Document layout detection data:

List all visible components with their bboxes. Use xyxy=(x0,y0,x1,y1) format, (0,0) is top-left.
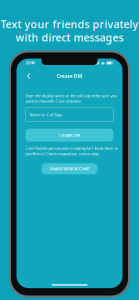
button[interactable]: Back xyxy=(26,72,32,80)
staticText: Create DM xyxy=(56,72,82,80)
staticText: CREATE DM xyxy=(58,132,80,138)
staticText: SHARE MORSE CHAT xyxy=(50,166,89,171)
staticText: Text your friends privately xyxy=(0,17,138,31)
staticText: Can't find the person you're looking for… xyxy=(26,146,118,156)
button[interactable]: SHARE MORSE CHAT xyxy=(42,163,98,174)
staticText: 22:08 xyxy=(26,60,34,65)
button[interactable]: CREATE DM xyxy=(26,129,114,142)
staticText: with direct messages xyxy=(16,30,124,44)
staticText: Name or Call Sign xyxy=(30,112,62,117)
staticText: Enter the display name or the call sign … xyxy=(26,93,116,104)
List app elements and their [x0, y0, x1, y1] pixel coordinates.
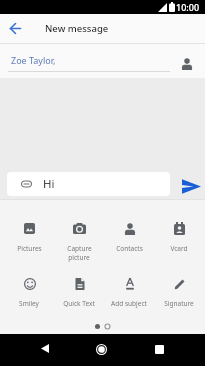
button[interactable]: Smiley — [4, 277, 54, 308]
button[interactable]: Signature — [154, 277, 204, 308]
button[interactable]: Add subject — [104, 277, 154, 308]
button[interactable]: Capture — [54, 222, 104, 262]
staticText: Smiley — [19, 299, 39, 308]
button[interactable]: Pictures — [4, 222, 54, 253]
button[interactable]: Vcard — [154, 222, 204, 253]
button[interactable]: Contacts — [104, 222, 154, 253]
button[interactable] — [179, 56, 195, 72]
button[interactable]: Hi — [7, 172, 170, 196]
staticText: Quick Text — [63, 299, 95, 308]
staticText: 10:00 — [176, 1, 200, 13]
button[interactable] — [0, 14, 30, 43]
button[interactable] — [34, 338, 55, 359]
button[interactable] — [90, 338, 112, 360]
staticText: Capture — [67, 244, 92, 253]
staticText: picture — [68, 253, 90, 262]
staticText: Vcard — [170, 244, 188, 253]
staticText: Signature — [164, 299, 194, 308]
button[interactable] — [149, 339, 169, 359]
button[interactable]: Quick Text — [54, 277, 104, 308]
staticText: Add subject — [111, 299, 147, 308]
staticText: Contacts — [116, 244, 143, 253]
staticText: New message — [45, 22, 109, 35]
staticText: Zoe Taylor, — [11, 54, 56, 66]
staticText: Pictures — [17, 244, 42, 253]
staticText: Hi — [43, 176, 55, 192]
button[interactable] — [181, 176, 202, 197]
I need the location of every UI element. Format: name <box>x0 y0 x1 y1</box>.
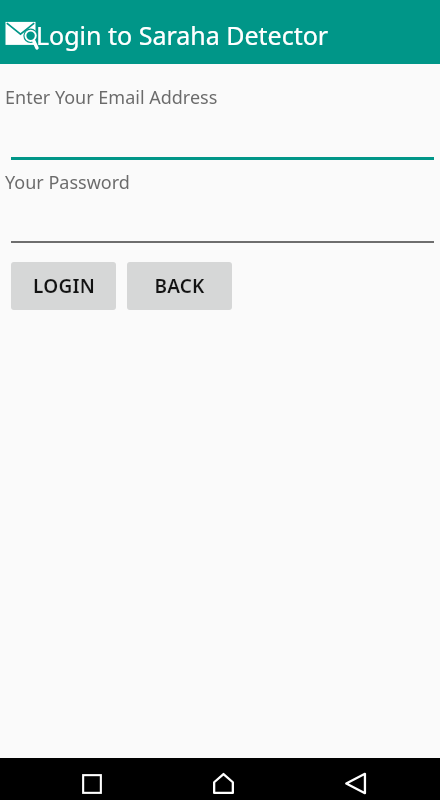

- **PROBLEM REQUIREMENTS**
Leaving out the pictures, print every record exactly as written.

- **SOLUTION**
List all visible components with their bboxes. Use xyxy=(x0,y0,x1,y1) format, (0,0) is top-left.
button[interactable]: Back xyxy=(26,72,32,80)
staticText: Create DM xyxy=(56,72,82,80)
staticText: CREATE DM xyxy=(58,132,80,138)
staticText: SHARE MORSE CHAT xyxy=(50,166,89,171)
staticText: Text your friends privately xyxy=(0,17,138,31)
staticText: Can't find the person you're looking for… xyxy=(26,146,118,156)
button[interactable]: SHARE MORSE CHAT xyxy=(42,163,98,174)
staticText: 22:08 xyxy=(26,60,34,65)
button[interactable]: CREATE DM xyxy=(26,129,114,142)
staticText: with direct messages xyxy=(16,30,124,44)
staticText: Name or Call Sign xyxy=(30,112,62,117)
staticText: Enter the display name or the call sign … xyxy=(26,93,116,104)
List app elements and their [x0, y0, x1, y1] pixel coordinates.
button[interactable]: Smiley — [4, 277, 54, 308]
button[interactable]: Signature — [154, 277, 204, 308]
button[interactable]: Add subject — [104, 277, 154, 308]
button[interactable]: Capture — [54, 222, 104, 262]
staticText: Smiley — [19, 299, 39, 308]
button[interactable]: Pictures — [4, 222, 54, 253]
button[interactable]: Vcard — [154, 222, 204, 253]
button[interactable]: Contacts — [104, 222, 154, 253]
button[interactable] — [179, 56, 195, 72]
button[interactable]: Hi — [7, 172, 170, 196]
staticText: Quick Text — [63, 299, 95, 308]
staticText: 10:00 — [176, 1, 200, 13]
button[interactable] — [0, 14, 30, 43]
button[interactable] — [34, 338, 55, 359]
button[interactable] — [90, 338, 112, 360]
staticText: Capture — [67, 244, 92, 253]
staticText: picture — [68, 253, 90, 262]
staticText: Vcard — [170, 244, 188, 253]
staticText: Signature — [164, 299, 194, 308]
button[interactable] — [149, 339, 169, 359]
button[interactable]: Quick Text — [54, 277, 104, 308]
staticText: Add subject — [111, 299, 147, 308]
staticText: Contacts — [116, 244, 143, 253]
staticText: New message — [45, 22, 109, 35]
staticText: Zoe Taylor, — [11, 54, 56, 66]
staticText: Pictures — [17, 244, 42, 253]
staticText: Hi — [43, 176, 55, 192]
button[interactable] — [181, 176, 202, 197]
I need the location of every UI element. Format: name <box>x0 y0 x1 y1</box>.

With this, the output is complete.